8. Add subpart 4190, consisting of §4190.1, to read as follows:

Subpart 4190—Effect of wildfire management decisions

Effect of wildfire management decisions.

(a) Notwithstanding the provisions of 43 CFR 4.21, BLM rangeland wildfire management decisions are in immediate full force and effect. Wildfire management includes but is not limited to:

(1) Fuel reduction or fuel treatment such as prescribed burns and mechanical, chemical, and biological thinning methods; and

(2) Projects to stabilize and rehabilitate lands affected by wildfire.
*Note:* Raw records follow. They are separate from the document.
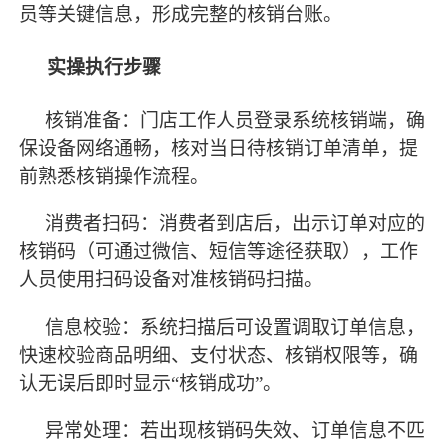
员等关键信息，形成完整的核销台账。
实操执行步骤
核销准备：门店工作人员登录系统核销端，确
保设备网络通畅，核对当日待核销订单清单，提
前熟悉核销操作流程。
消费者扫码：消费者到店后，出示订单对应的
核销码（可通过微信、短信等途径获取），工作
人员使用扫码设备对准核销码扫描。
信息校验：系统扫描后
可设置
调取订单信息，
快速校验商品明细、支付状态、核销权限等，确
认无误后即时显示
“核销成功”。
异常处理：若出现核销码失效、订单信息不匹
(b) The Interior Board of Land Appeals will issue a decision on the merits of an appeal of a wildfire management decision under paragraph (a) of this section within the time limits prescribed in 43 CFR 4.416.

End Part Start Part

PART 5000—ADMINISTRATION OF FOREST MANAGEMENT DECISIONS

9. The authority citation for part 5000 continues to read as follows:

Start Authority

Authority: 43 U.S.C. 1181(a); 43 U.S.C. 1701; 30 U.S.C. 601 et seq;

End Authority

Subpart 5003-Administrative Remedies

10. Revise § 5003.1 to read as follows:

Effect of decisions.

(a) Filing a notice of appeal under part 4 of this title does not automatically suspend the effect of a decision governing or relating to forest management as described under §§ 5003.2 and 5003.3.

(b) Notwithstanding the provisions of 43 CFR 4.21, BLM wildfire management decisions made under this part and parts 5400 through 5510 of this chapter are in immediate full force and effect. Wildfire management includes but is not limited to:

(1) Fuel reduction or fuel treatment such as prescribed burns and mechanical, chemical, and biological thinning methods; and

(2) Projects to stabilize and rehabilitate lands affected by wildfire.

(c) The Interior Board of Land Appeals will issue a decision on the merits of an appeal of a wildfire management decision under paragraph (b) of this section within the time limits prescribed in 43 CFR 4.416.